> **Directions**
Leave the images out and write out each entry exactly as shown.

> **Stored items from a collection**

>>

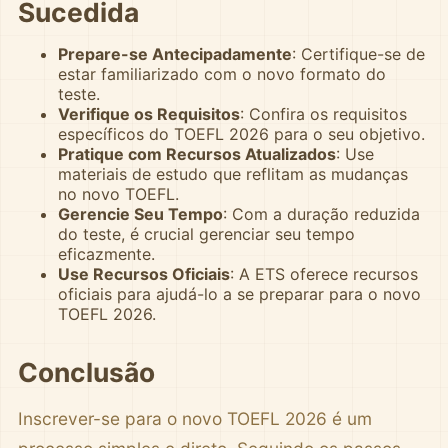
Sucedida
Prepare-se Antecipadamente
: Certifique-se de
estar familiarizado com o novo formato do
teste.
Verifique os Requisitos
: Confira os requisitos
específicos do TOEFL 2026 para o seu objetivo.
Pratique com Recursos Atualizados
: Use
materiais de estudo que reflitam as mudanças
no novo TOEFL.
Gerencie Seu Tempo
: Com a duração reduzida
do teste, é crucial gerenciar seu tempo
eficazmente.
Use Recursos Oficiais
: A ETS oferece recursos
oficiais para ajudá-lo a se preparar para o novo
TOEFL 2026.
Conclusão
Inscrever-se para o novo TOEFL 2026 é um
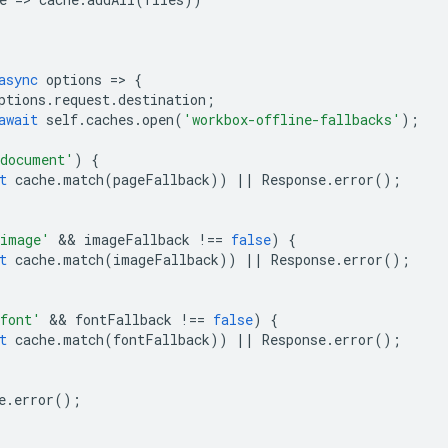
async
options
=
>
{
ptions
.
request
.
destination
;
await
self
.
caches
.
open
(
'workbox-offline-fallbacks'
);
document'
)
{
t
cache
.
match
(
pageFallback
))
||
Response
.
error
();
image'
 && 
imageFallback
!==
false
)
{
t
cache
.
match
(
imageFallback
))
||
Response
.
error
();
font'
 && 
fontFallback
!==
false
)
{
t
cache
.
match
(
fontFallback
))
||
Response
.
error
();
e
.
error
();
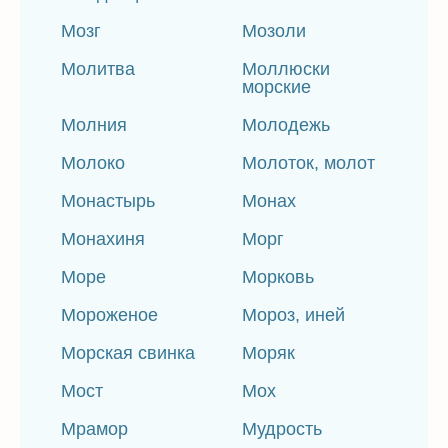
Мозг
Мозоли
Молитва
Моллюски
морские
Молния
Молодежь
Молоко
Молоток, молот
Монастырь
Монах
Монахиня
Морг
Море
Морковь
Мороженое
Мороз, иней
Морская свинка
Моряк
Мост
Мох
Мрамор
Мудрость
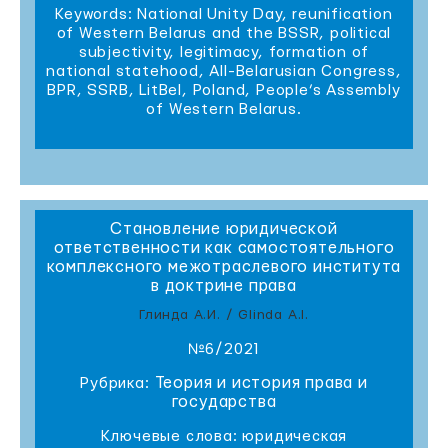
Keywords: National Unity Day, reunification
of Western Belarus and the BSSR, political
subjectivity, legitimacy, formation of
national statehood, All-Belarusian Congress,
BPR, SSRB, LitBel, Poland, People’s Assembly
of Western Belarus.
Становление юридической
ответственности как самостоятельного
комплексного межотраслевого института
в доктрине права
Глинда А.И. / Glinda A.I.
№6/2021
Теория и история права и
Рубрика:
государства
Ключевые слова: юридическая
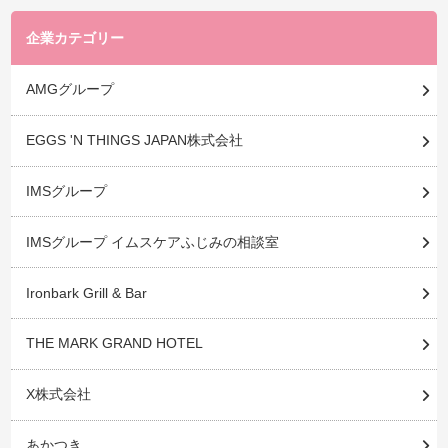
企業カテゴリー
AMGグループ
EGGS 'N THINGS JAPAN株式会社
IMSグループ
IMSグループ イムスケアふじみの相談室
Ironbark Grill & Bar
THE MARK GRAND HOTEL
X株式会社
あかつき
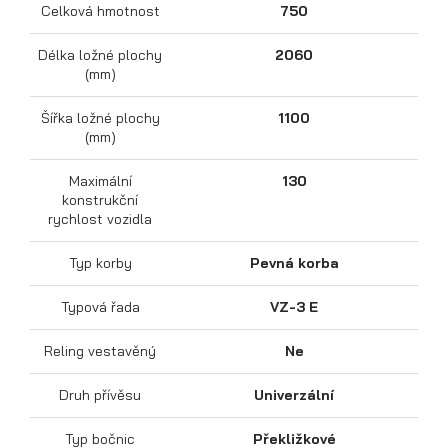
Celková hmotnost
750
Délka ložné plochy
2060
(mm)
Šířka ložné plochy
1100
(mm)
Maximální
130
konstrukční
rychlost vozidla
Přepravníky motocyklů
Typ korby
Pevná korba
Typová řada
VZ-3 E
Reling vestavěný
Ne
Druh přívěsu
Univerzální
Typ bočnic
Překližkové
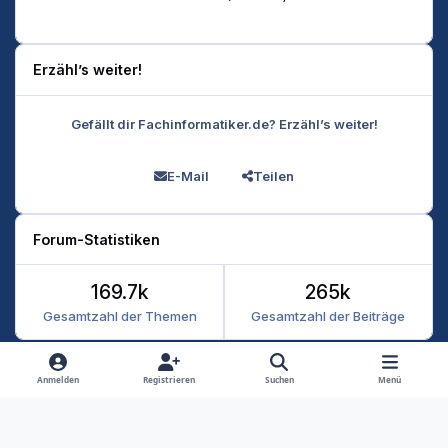
Erzähl’s weiter!
Gefällt dir Fachinformatiker.de? Erzähl’s weiter!
E-Mail
Teilen
Forum-Statistiken
169.7k
265k
Gesamtzahl der Themen
Gesamtzahl der Beiträge
Heller Modus
Dunkler Modus
Systemeinstellung
Anmelden
Registrieren
Suchen
Menü
Datenschutz
Kontakt
Cookies
RSS
Fachinformatiker 2026
Powered by
Invision Community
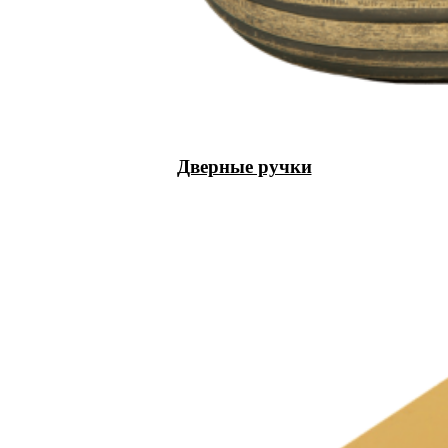
Дверные ручки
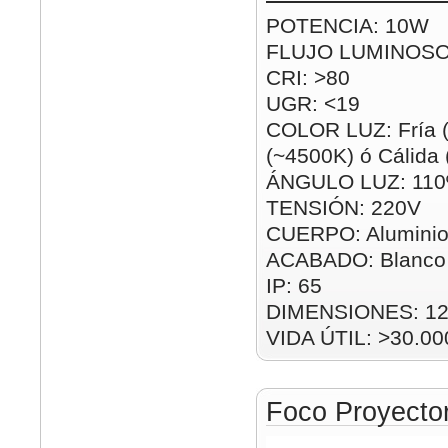
POTENCIA: 10W
FLUJO LUMINOSO
CRI: >80
UGR: <19
COLOR LUZ: Fría (
(~4500K) ó Cálida
ÁNGULO LUZ: 110
TENSIÓN: 220V
CUERPO: Alumini
ACABADO: Blanco
IP: 65
DIMENSIONES: 1
VIDA ÚTIL: >30.00
Foco Proyect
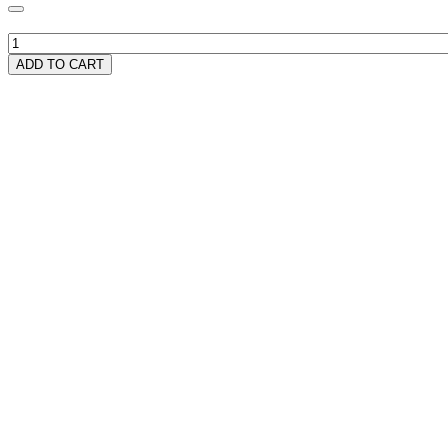
ADD TO CART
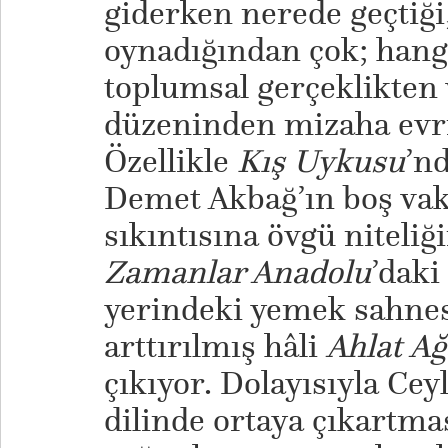
giderken nerede geçtiğ
oynadığından çok; hangi
toplumsal gerçeklikten v
düzeninden mizaha evrilt
Özellikle
Kış Uykusu
’n
Demet Akbağ’ın boş vaki
sıkıntısına övgü niteli
Zamanlar Anadolu
’daki
yerindeki yemek sahnes
arttırılmış hâli
Ahlat Ağ
çıkıyor. Dolayısıyla Ce
dilinde ortaya çıkartma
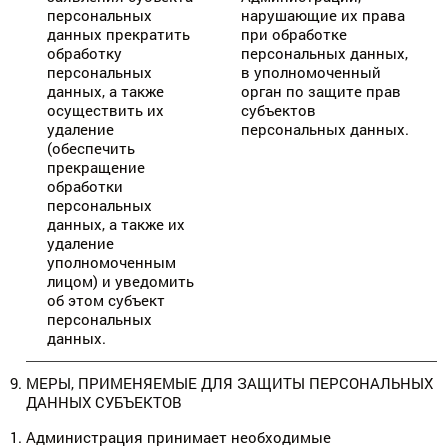
персональных
нарушающие их права
данных прекратить
при обработке
обработку
персональных данных,
персональных
в уполномоченный
данных, а также
орган по защите прав
осуществить их
субъектов
удаление
персональных данных.
(обеспечить
прекращение
обработки
персональных
данных, а также их
удаление
уполномоченным
лицом) и уведомить
об этом субъект
персональных
данных.
МЕРЫ, ПРИМЕНЯЕМЫЕ ДЛЯ ЗАЩИТЫ ПЕРСОНАЛЬНЫХ
ДАННЫХ СУБЪЕКТОВ
Администрация принимает необходимые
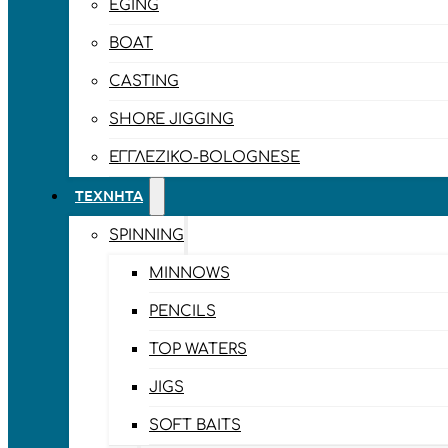
EGING
BOAT
CASTING
SHORE JIGGING
ΕΓΓΛΈΖΙΚΟ-BOLOGNESE
ΤΕΧΝΗΤΆ
SPINNING
MINNOWS
PENCILS
TOP WATERS
JIGS
SOFT BAITS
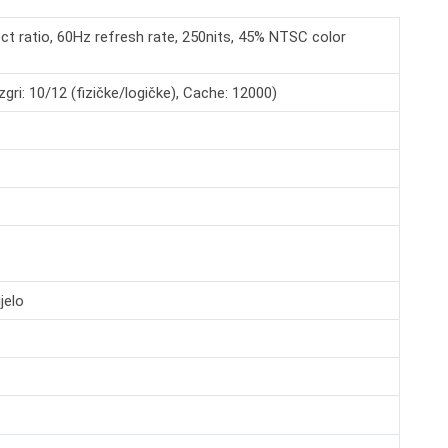
ect ratio, 60Hz refresh rate, 250nits, 45% NTSC color
gri: 10/12 (fizičke/logičke), Cache: 12000)
jelo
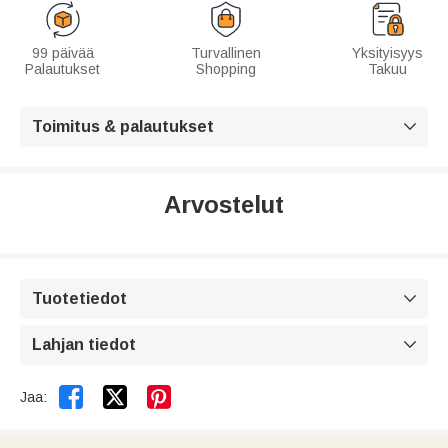
99 päivää
Turvallinen
Yksityisyys
Palautukset
Shopping
Takuu
Toimitus & palautukset

Arvostelut
Tuotetiedot

Lahjan tiedot



Jaa:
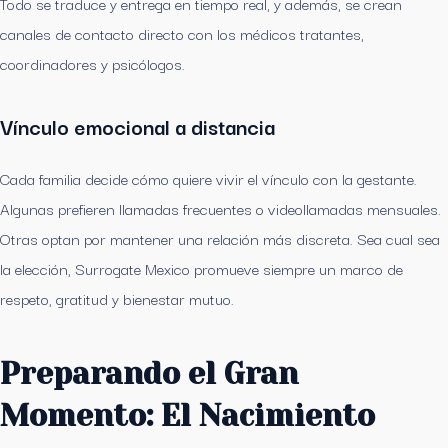
Todo se traduce y entrega en tiempo real, y además, se crean
canales de contacto directo con los médicos tratantes,
coordinadores y psicólogos.
Vínculo emocional a distancia
Cada familia decide cómo quiere vivir el vínculo con la gestante.
Algunas prefieren llamadas frecuentes o videollamadas mensuales.
Otras optan por mantener una relación más discreta. Sea cual sea
la elección, Surrogate Mexico promueve siempre un marco de
respeto, gratitud y bienestar mutuo.
Preparando el Gran
Momento: El Nacimiento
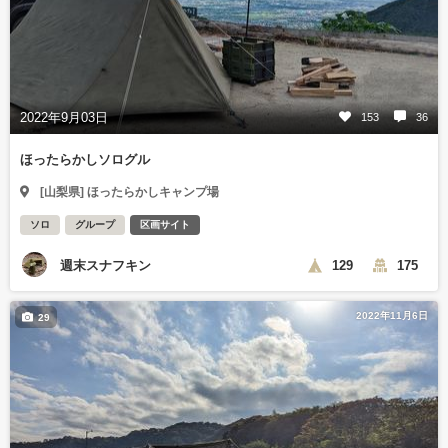
2022年9月03日
153
36
ほったらかしソログル
[山梨県] ほったらかしキャンプ場
ソロ
グループ
区画サイト
週末スナフキン
129
175
2022年11月6日
29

<<

> **Solution to this exercise**
Sucedida
Prepare-se Antecipadamente
: Certifique-se de
estar familiarizado com o novo formato do
teste.
Verifique os Requisitos
: Confira os requisitos
específicos do TOEFL 2026 para o seu objetivo.
Pratique com Recursos Atualizados
: Use
materiais de estudo que reflitam as mudanças
no novo TOEFL.
Gerencie Seu Tempo
: Com a duração reduzida
do teste, é crucial gerenciar seu tempo
eficazmente.
Use Recursos Oficiais
: A ETS oferece recursos
oficiais para ajudá-lo a se preparar para o novo
TOEFL 2026.
Conclusão
Inscrever-se para o novo TOEFL 2026 é um
async
options
=
>
{
ptions
.
request
.
destination
;
await
self
.
caches
.
open
(
'workbox-offline-fallbacks'
);
document'
)
{
t
cache
.
match
(
pageFallback
))
||
Response
.
error
();
image'
 && 
imageFallback
!==
false
)
{
t
cache
.
match
(
imageFallback
))
||
Response
.
error
();
font'
 && 
fontFallback
!==
false
)
{
t
cache
.
match
(
fontFallback
))
||
Response
.
error
();
e
.
error
();
Мозг
Мозоли
Молитва
Моллюски
морские
Молния
Молодежь
Молоко
Молоток, молот
Монастырь
Монах
Монахиня
Морг
Море
Морковь
Мороженое
Мороз, иней
Морская свинка
Моряк
Мост
Мох
Мрамор
Мудрость
Keywords: National Unity Day, reunification
of Western Belarus and the BSSR, political
subjectivity, legitimacy, formation of
national statehood, All-Belarusian Congress,
BPR, SSRB, LitBel, Poland, People’s Assembly
of Western Belarus.
Становление юридической
ответственности как самостоятельного
комплексного межотраслевого института
в доктрине права
Глинда А.И. / Glinda A.I.
№6/2021
Теория и история права и
Рубрика:
государства
Ключевые слова: юридическая
企業カテゴリー
AMGグループ
EGGS 'N THINGS JAPAN株式会社
IMSグループ
IMSグループ イムスケアふじみの相談室
Ironbark Grill & Bar
THE MARK GRAND HOTEL
X株式会社
あかつき
Celková hmotnost
750
Délka ložné plochy
2060
(mm)
Šířka ložné plochy
1100
(mm)
Maximální
130
konstrukční
rychlost vozidla
Přepravníky motocyklů
Typ korby
Pevná korba
Typová řada
VZ-3 E
Reling vestavěný
Ne
Druh přívěsu
Univerzální
Typ bočnic
Překližkové
Erzähl’s weiter!
Gefällt dir Fachinformatiker.de? Erzähl’s weiter!
E-Mail
Teilen
Forum-Statistiken
169.7k
265k
Gesamtzahl der Themen
Gesamtzahl der Beiträge
Heller Modus
Dunkler Modus
Systemeinstellung
Anmelden
Registrieren
Suchen
Menü
Datenschutz
Kontakt
Cookies
RSS
Fachinformatiker 2026
Powered by
Invision Community
Дверные ручки
POTENCIA: 10W
FLUJO LUMINOSO
CRI: >80
UGR: <19
COLOR LUZ: Fría (
(~4500K) ó Cálida
ÁNGULO LUZ: 110
TENSIÓN: 220V
CUERPO: Alumini
ACABADO: Blanco
IP: 65
DIMENSIONES: 1
VIDA ÚTIL: >30.00
Foco Proyect
ADD TO CART
giderken nerede geçtiğ
oynadığından çok; hangi
toplumsal gerçeklikten v
düzeninden mizaha evrilt
Özellikle
Kış Uykusu
’n
Demet Akbağ’ın boş vaki
sıkıntısına övgü niteli
Zamanlar Anadolu
’daki
yerindeki yemek sahnes
arttırılmış hâli
Ahlat Ağ
çıkıyor. Dolayısıyla Ce
dilinde ortaya çıkartma
персональных
нарушающие их права
данных прекратить
при обработке
обработку
персональных данных,
персональных
в уполномоченный
данных, а также
орган по защите прав
осуществить их
субъектов
удаление
персональных данных.
(обеспечить
прекращение
обработки
персональных
данных, а также их
удаление
уполномоченным
лицом) и уведомить
об этом субъект
персональных
данных.
МЕРЫ, ПРИМЕНЯЕМЫЕ ДЛЯ ЗАЩИТЫ ПЕРСОНАЛЬНЫХ
ДАННЫХ СУБЪЕКТОВ
Администрация принимает необходимые
EGING
BOAT
CASTING
SHORE JIGGING
ΕΓΓΛΈΖΙΚΟ-BOLOGNESE
ΤΕΧΝΗΤΆ
SPINNING
MINNOWS
PENCILS
TOP WATERS
JIGS
SOFT BAITS
ect ratio, 60Hz refresh rate, 250nits, 45% NTSC color
gri: 10/12 (fizičke/logičke), Cache: 12000)
jelo
99 päivää
Turvallinen
Yksityisyys
Palautukset
Shopping
Takuu
Toimitus & palautukset

Arvostelut
Tuotetiedot

Lahjan tiedot



Jaa:
Todo se traduce y entrega en tiempo real, y además, se crean
canales de contacto directo con los médicos tratantes,
coordinadores y psicólogos.
Vínculo emocional a distancia
Cada familia decide cómo quiere vivir el vínculo con la gestante.
Algunas prefieren llamadas frecuentes o videollamadas mensuales.
Otras optan por mantener una relación más discreta. Sea cual sea
la elección, Surrogate Mexico promueve siempre un marco de
respeto, gratitud y bienestar mutuo.
Preparando el Gran
Momento: El Nacimiento
2022年9月03日
153
36
ほったらかしソログル
[山梨県] ほったらかしキャンプ場
ソロ
グループ
区画サイト
週末スナフキン
129
175
2022年11月6日
29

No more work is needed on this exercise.